HCA also announced its intention to divest 10 acute care hospitals located in six states. The 10 hospitals are located primarily in rural and small urban markets, in contrast to the majority of the Company's remaining hospitals which are located in large urban or suburban markets.

"The divestitures will allow the Company to redeploy capital to support our hospitals in growing urban markets," stated Jack O. Bovender, Jr., HCA's Chairman and CEO. "These facilities are viable community assets. We believe that increased focus and attention and the ability to continue to successfully compete for capital should provide these facilities the best opportunity for success in the future. Many of the facilities to be divested have been a part of HCA for several years and, although it was a difficult decision, we believe the divestitures are in the best long-term interests of the Company, the affected hospitals and their local communities."

As a group, the 10 hospitals to be divested had 2004 net revenues of $654 million.

     Hospital divestiture list:
     1.  Clinch Valley Medical Center, Richlands, VA   200 beds
     2.  Grandview Medical Center, Jasper, TN           70 beds
     3.  River Park Hospital, McMinnville, TN          127 beds
     4.  St. Joseph's Hospital, Parkersburg, WV        325 beds
     5.  Saint Francis Hospital, Charleston, WV        155 beds
     6.  Raleigh General Hospital, Beckley, WV         369 beds
     7.  Putnam General Hospital, Hurricane, WV         68 beds
     8.  North Monroe Medical Center, Monroe, LA       255 beds
     9.  Southwestern Medical Center, Lawton, OK       212 beds
     10. Capital Medical Center, Olympia, WA           119 beds

The Company believes the divestitures will not have a material effect on its future financial position or results of operations.

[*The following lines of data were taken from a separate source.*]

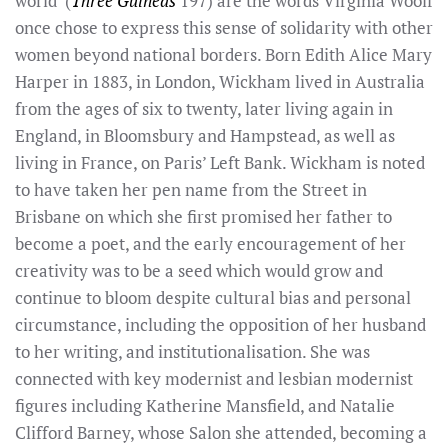
world’ (
Three Guineas
197) are the words Virginia Woolf
once chose to express this sense of solidarity with other
women beyond national borders. Born Edith Alice Mary
Harper in 1883, in London, Wickham lived in Australia
from the ages of six to twenty, later living again in
England, in Bloomsbury and Hampstead, as well as
living in France, on Paris’ Left Bank. Wickham is noted
to have taken her pen name from the Street in
Brisbane on which she first promised her father to
become a poet, and the early encouragement of her
creativity was to be a seed which would grow and
continue to bloom despite cultural bias and personal
circumstance, including the opposition of her husband
to her writing, and institutionalisation. She was
connected with key modernist and lesbian modernist
figures including Katherine Mansfield, and Natalie
Clifford Barney, whose Salon she attended, becoming a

The Company expects the planned disposition of the 10 facilities to be substantially complete by the fourth quarter of 2005, and it will work to ensure a smooth transition for all the divested facilities. The Company has retained Merrill Lynch as its adviser to assist with the divestitures.

This press release contains forward-looking statements based on current management expectations. Those forward-looking statements include all statements other than those made solely with respect to historical fact, including those relating to the Company's preliminary results for the first quarter of 2005 and the Company's intended divestitures of hospitals and their anticipated impact on the Company's financial statements and results of operations. Numerous risks, uncertainties and other factors may cause actual results to differ materially from those expressed in any forward-looking statements. These factors include, but are not limited to (i) the finalization of the Company's financial statements for the first quarter; (ii) the ability of the Company to successfully effect the planned divestitures; (iii) the ability of the Company to smoothly transition the divested hospitals; and (iv) other risk factors detailed in the Company's filings with the SEC. Many of the factors that will determine the Company's future results are beyond the ability of the Company to control or predict. Readers should not place undue reliance on forward-looking statements, which reflect management's views only as of the date hereof. The Company undertakes no obligation to revise or update any forward-looking statements, or to make any other forward-looking statements, whether as a result of new information, future events or otherwise.

"Safe Harbor" Statement under the Private Securities Litigation Reform Act of 1995: Statements in this press release regarding HCA's business which are not historical facts are "forward-looking statements" that involve risks and uncertainties. For a discussion of such risks and uncertainties, which could cause actual results to differ from those contained in the forward-looking statements, see "Risk Factors" in the Company's Annual Report or Form 10-K for the most recently ended fiscal year.